Address correspondence to: Jeff Berry, MS, RT(R)(CT), Assistant Professor, Radiography Program Director, University of Oklahoma Health Sciences Center, 1200 North Stonewall, AHB-3021, Oklahoma City, OK 73117. E-mail: Jeff-Berry@ouhsc.edu

Disclosure Statement: The authors report having no significant financial or advisory relationships with corporate organizations related to this activity.

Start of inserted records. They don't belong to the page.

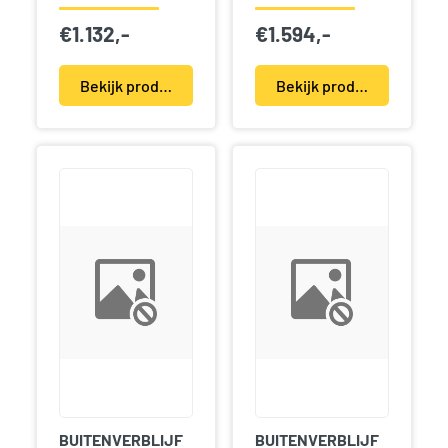
€
1.132,-
€
1.594,-
Bekijk product(en)
Bekijk product(en)
BUITENVERBLIJF
BUITENVERBLIJF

Nephrogenic systemic fibrosis (NSF) is a new disease that has raised concerns within magnetic resonance imaging (MRI) and the medical community. With the advancements in technology and imaging capabilities of MRI in the past decade, the use of gadolinium contrast agents has increased significantly in magnetic resonance angiography procedures, potentially leading to the sudden onset of NSF symptoms. The majority of NSF cases in the literature are associated with single or multiple doses of gadolinium contrast materials after a patient undergoes an MRI procedure. It has been suspected that gadolinium contrast media enables a metal toxic event that occurs systemically in skin, muscle, and organ tissues stimulating fibrosing characteristics. This disease is focused particularly in patient populations who have kidney disease or renal insufficiencies stemming from the decreased function of the glomerular filtration system. There are many possible causes of NSF, but the chief attribute is focused on gadolinium contrast agents: types, chemical stability, and the toxic transmetallation process. Over 90% of NSF cases can be linked to a previous MRI gadolinium contrast exam throughout research findings which has heightened apprehension within the US Food and Drug Administration and medical imaging facilities.